Store patterns in a versioned file with a comment explaining each one, rather than retyping them in notebooks. Run the same ordered list of substitutions over every document, log how many replacements each made, and spot-check the largest counts. A substitution that suddenly fires ten times more often on one volume is a signal that the volume differs, not that the regex is wrong.
Key Takeaways
- Confirm encoding first; print raw bytes when matches mysteriously fail.
- Replace ASCII
[a-z]ranges with Unicode-aware\p{L}or\wto catch long-s and accents. - Pre-join soft hyphens across line breaks so the whole pipeline benefits.
- Diagnose hangs as catastrophic backtracking and fix with atomic or possessive quantifiers.
- Prefer excluding delimiters (
[^>]*) over relying on lazy quantifiers. - Version your patterns and log replacement counts to keep cleaning reproducible.
Frequently Asked Questions
Why does my regex miss accented or long-s characters?
Because [a-z] only matches ASCII. Switch to Unicode-aware classes like \p{L} (Python regex module) or [^\W\d_] and make sure the file is read as UTF-8, not Latin-1.
Why is my regex catastrophically slow on long documents?
Nested or overlapping quantifiers like (\w+)+ cause catastrophic backtracking. Replace them with possessive quantifiers, atomic groups, or a more specific pattern, and test on your longest file first.
How do I match a word across an OCR line-break hyphen?

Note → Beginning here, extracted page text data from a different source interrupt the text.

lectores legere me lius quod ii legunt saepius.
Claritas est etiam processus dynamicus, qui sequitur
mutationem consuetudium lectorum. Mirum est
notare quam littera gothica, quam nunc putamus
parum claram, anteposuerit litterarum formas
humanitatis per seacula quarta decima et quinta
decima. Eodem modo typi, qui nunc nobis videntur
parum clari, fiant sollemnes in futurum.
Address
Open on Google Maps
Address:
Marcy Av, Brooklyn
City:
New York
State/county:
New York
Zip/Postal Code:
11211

Match the hyphen plus optional whitespace and newline, for example beauti-\s*ful, or pre-process by joining lines that end in a hyphen before running word-level patterns.
Why does '.' not match my newlines?
By default the dot excludes newline characters. Enable DOTALL/single-line mode (the re.DOTALL flag or (?s) inline) when you need to span lines, but prefer explicit character classes for clarity.

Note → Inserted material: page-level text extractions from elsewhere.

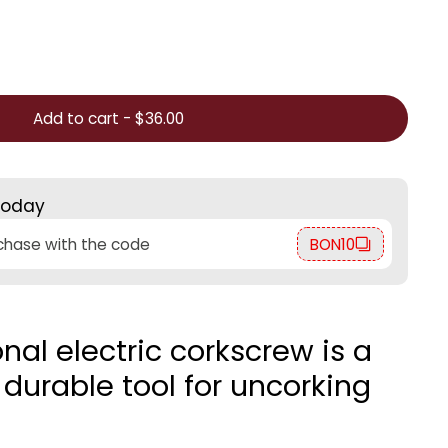
Add to cart
-
$36.00
today
rchase with the code
BON10
onal electric corkscrew is a
durable tool for uncorking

Should I lowercase text before or after matching?
It depends on intent. Lowercase first when case is irrelevant to the match; keep original case and use a case-insensitive flag when you still need the surface form in your output.
Why do my capture groups return None on some matches?
Optional groups that did not participate in a match return None, not an empty string. Guard against it in code, or restructure the pattern so the group is always present.